Portail FinDev : Selon vous, quels sont les principaux facteurs de réussite de la transformation digitale des PSF ?

  1. Développer les capacités du personnel en interne, ainsi que l’appropriation du projet. Il est important d’investir dans de nouvelles compétences, de comprendre la motivation de chaque membre de l’équipe et le les motiver.
  2. Rester centré sur le client et écouter le marché. Il ne faut pas essayer d’imposer son programme, mais plutôt s’adapter aux besoins du marché – identifier les problèmes et les difficultés des clients et réfléchir à la manière de les résoudre.
  3. S'assurer du soutien de la direction.
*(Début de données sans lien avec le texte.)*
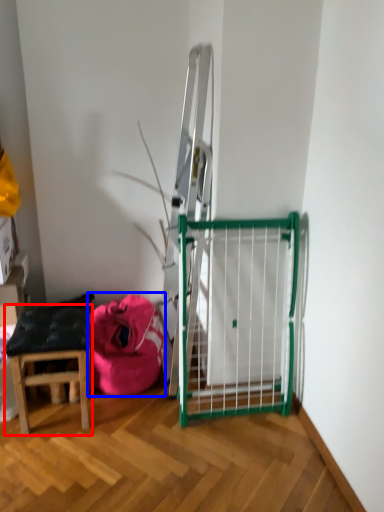 Question: Which object is further to the camera taking this photo, stool (highlighted by a red box) or bean bag chair (highlighted by a blue box)?

Choices:
 (A) stool
 (B) bean bag chair

Answer: (B) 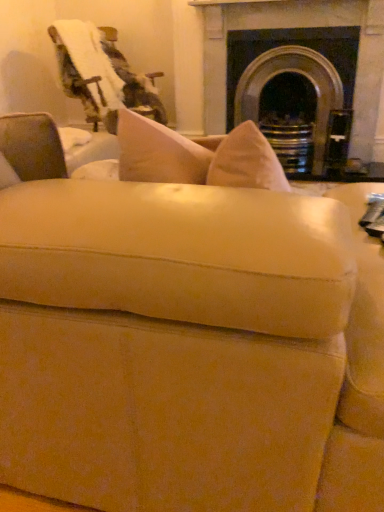 Measure the distance between point (88, 105) and camera.

3.45 meters.

You are a GUI agent. You are given a task and a screenshot of the screen. Output one action in this format:
    pyautogui.click(x=<x>, y=<y>)
    Task: Click on the velvet-like swivel chair at upper left
    
    Given the screenshot: What is the action you would take?
    pyautogui.click(x=101, y=75)

Describe the element at coordinates (101, 75) in the screenshot. I see `velvet-like swivel chair at upper left` at that location.

What are the coordinates of `dark gray stone fireplace at upper center` in the screenshot? It's located at (300, 27).

Describe the element at coordinates (300, 27) in the screenshot. The height and width of the screenshot is (512, 384). I see `dark gray stone fireplace at upper center` at that location.

Identify the location of velvet-like swivel chair at upper left. The height and width of the screenshot is (512, 384). (101, 75).

Which is more to the right, dark gray stone fireplace at upper center or velvet-like swivel chair at upper left?

dark gray stone fireplace at upper center is more to the right.

Is the position of dark gray stone fireplace at upper center more distant than that of velvet-like swivel chair at upper left?

That is True.

Considering the points (374, 73) and (99, 105), which point is in front, point (374, 73) or point (99, 105)?

The point (374, 73) is in front.

From the image's perspective, is dark gray stone fireplace at upper center above velvet-like swivel chair at upper left?

Yes, from the image's perspective, dark gray stone fireplace at upper center is over velvet-like swivel chair at upper left.

From a real-world perspective, which is physically below, dark gray stone fireplace at upper center or velvet-like swivel chair at upper left?

From a 3D spatial view, dark gray stone fireplace at upper center is below.

Looking at their sizes, would you say dark gray stone fireplace at upper center is wider or thinner than velvet-like swivel chair at upper left?

Clearly, dark gray stone fireplace at upper center has less width compared to velvet-like swivel chair at upper left.

Who is taller, dark gray stone fireplace at upper center or velvet-like swivel chair at upper left?

dark gray stone fireplace at upper center.

Considering the relative sizes of dark gray stone fireplace at upper center and velvet-like swivel chair at upper left in the image provided, is dark gray stone fireplace at upper center bigger than velvet-like swivel chair at upper left?

Indeed, dark gray stone fireplace at upper center has a larger size compared to velvet-like swivel chair at upper left.

Is dark gray stone fireplace at upper center spatially inside velvet-like swivel chair at upper left, or outside of it?

dark gray stone fireplace at upper center is outside velvet-like swivel chair at upper left.

Is dark gray stone fireplace at upper center placed right next to velvet-like swivel chair at upper left?

dark gray stone fireplace at upper center and velvet-like swivel chair at upper left are clearly separated.

Could you tell me if dark gray stone fireplace at upper center is turned towards velvet-like swivel chair at upper left?

No, dark gray stone fireplace at upper center is not turned towards velvet-like swivel chair at upper left.

How different are the orientations of dark gray stone fireplace at upper center and velvet-like swivel chair at upper left in degrees?

The angle between the facing direction of dark gray stone fireplace at upper center and the facing direction of velvet-like swivel chair at upper left is 59.8 degrees.

How distant is dark gray stone fireplace at upper center from velvet-like swivel chair at upper left?

dark gray stone fireplace at upper center and velvet-like swivel chair at upper left are 93.78 centimeters apart from each other.

You are a GUI agent. You are given a task and a screenshot of the screen. Output one action in this format:
    pyautogui.click(x=<x>, y=<y>)
    Task: Click on the swivel chair below the dark gray stone fireplace at upper center (from the image's perspective)
    The width and height of the screenshot is (384, 512).
    Given the screenshot: What is the action you would take?
    pyautogui.click(x=101, y=75)

Considering the relative positions of velvet-like swivel chair at upper left and dark gray stone fireplace at upper center in the image provided, is velvet-like swivel chair at upper left to the left or to the right of dark gray stone fireplace at upper center?

Based on their positions, velvet-like swivel chair at upper left is located to the left of dark gray stone fireplace at upper center.

Is velvet-like swivel chair at upper left further to the viewer compared to dark gray stone fireplace at upper center?

No.

Does point (89, 64) come behind point (360, 22)?

Yes.

From the image's perspective, does velvet-like swivel chair at upper left appear higher than dark gray stone fireplace at upper center?

No, from the image's perspective, velvet-like swivel chair at upper left is not over dark gray stone fireplace at upper center.

From a real-world perspective, which object stands above the other?

From a 3D spatial view, velvet-like swivel chair at upper left is above.

Is velvet-like swivel chair at upper left wider or thinner than dark gray stone fireplace at upper center?

In the image, velvet-like swivel chair at upper left appears to be wider than dark gray stone fireplace at upper center.

Looking at this image, who is shorter, velvet-like swivel chair at upper left or dark gray stone fireplace at upper center?

velvet-like swivel chair at upper left.

Considering the sizes of velvet-like swivel chair at upper left and dark gray stone fireplace at upper center in the image, is velvet-like swivel chair at upper left bigger or smaller than dark gray stone fireplace at upper center?

In the image, velvet-like swivel chair at upper left appears to be smaller than dark gray stone fireplace at upper center.

Would you say velvet-like swivel chair at upper left is outside dark gray stone fireplace at upper center?

velvet-like swivel chair at upper left is positioned outside dark gray stone fireplace at upper center.

Is velvet-like swivel chair at upper left positioned far away from dark gray stone fireplace at upper center?

No, velvet-like swivel chair at upper left is not far from dark gray stone fireplace at upper center.

Could you tell me if velvet-like swivel chair at upper left is facing dark gray stone fireplace at upper center?

No, velvet-like swivel chair at upper left is not oriented towards dark gray stone fireplace at upper center.

Based on the photo, how far apart are velvet-like swivel chair at upper left and dark gray stone fireplace at upper center?

velvet-like swivel chair at upper left is 36.92 inches away from dark gray stone fireplace at upper center.

At what (x,y) coordinates should I click in order to perform the action: click on swivel chair in front of the dark gray stone fireplace at upper center. Please return your answer as a coordinate pair (x, y). Looking at the image, I should click on (101, 75).

You are a GUI agent. You are given a task and a screenshot of the screen. Output one action in this format:
    pyautogui.click(x=<x>, y=<y>)
    Task: Click on the swivel chair in front of the dark gray stone fireplace at upper center
    
    Given the screenshot: What is the action you would take?
    pyautogui.click(x=101, y=75)

This screenshot has width=384, height=512. In the image, there is a dark gray stone fireplace at upper center. Identify the location of swivel chair below it (from the image's perspective). (101, 75). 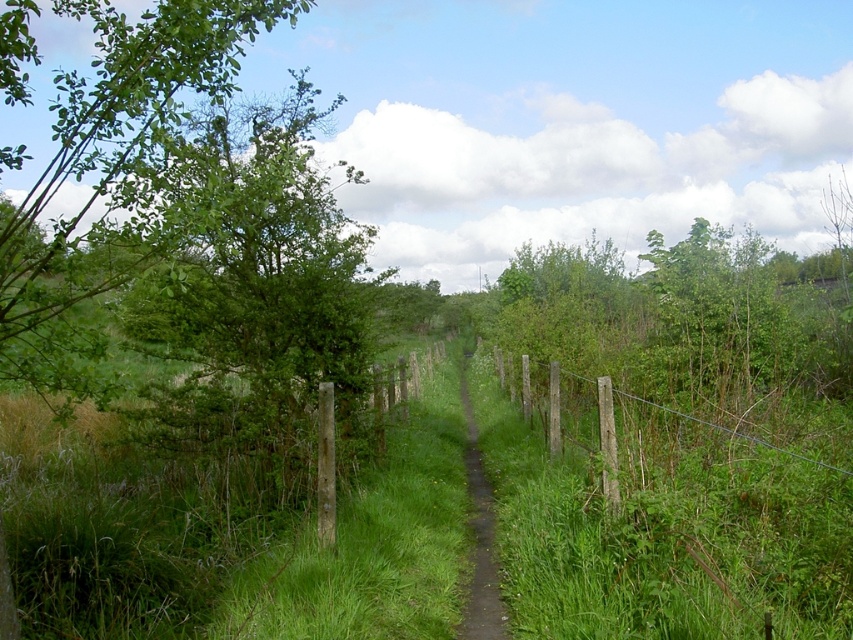 Question: Does green leafy tree at left have a smaller size compared to wooden post fence at right?

Choices:
 (A) no
 (B) yes

Answer: (A)

Question: Which object is farther from the camera taking this photo?

Choices:
 (A) wooden post fence at right
 (B) dirt path at center

Answer: (B)

Question: Does green leafy tree at left appear on the left side of dirt path at center?

Choices:
 (A) yes
 (B) no

Answer: (A)

Question: Does green leafy tree at left come behind wooden post fence at right?

Choices:
 (A) yes
 (B) no

Answer: (B)

Question: Which object is the closest to the green leafy tree at left?

Choices:
 (A) wooden post fence at right
 (B) dirt path at center

Answer: (B)

Question: Which point is farther to the camera?

Choices:
 (A) wooden post fence at right
 (B) green leafy tree at left

Answer: (A) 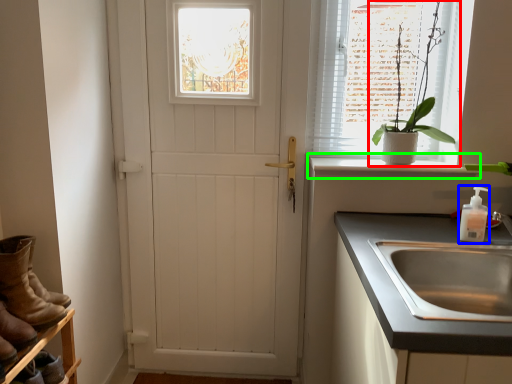 Question: Based on their relative distances, which object is nearer to houseplant (highlighted by a red box)? Choose from soap dispenser (highlighted by a blue box) and window sill (highlighted by a green box).

Choices:
 (A) soap dispenser
 (B) window sill

Answer: (B)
Le conseil d'administration et les cadres supérieurs doivent se sentir investis dans la digitalisation afin d'allouer les ressources financières appropriées et de soutenir les changements organisationnels si nécessaire.
     

Portail FinDev : Quels sont les domaines prioritaires pour Triple Jump en Afrique ?

Juan Luis Podesta : Triple Jump Advisory Services va continuer à se concentrer sur les efforts de transformation digitale, la mesure des résultats sociaux et l'ouverture de nouveaux marchés pour soutenir la résilience climatique et l'investissement dans des approches genrées.

En Afrique de l'Ouest, nous avons constaté que le secteur se porte globalement bien et qu'il a été moins affecté par le COVID-19 que dans d'autres régions. La plupart des PSF digitalisent leurs activités en automatisant leurs processus internes et en lançant des réseaux d'agents. Mais d'un autre côté, les opérations des clients reposent encore largement sur l'argent liquide. Il y a de plus en plus de plateformes mobiles dans la région, mais elles ne sont pas encore aussi populaires qu'en Afrique de l'Est. Il y a de l'espace pour se développer, et il y a de l'espace pour soutenir une transformation digitale socialement responsable.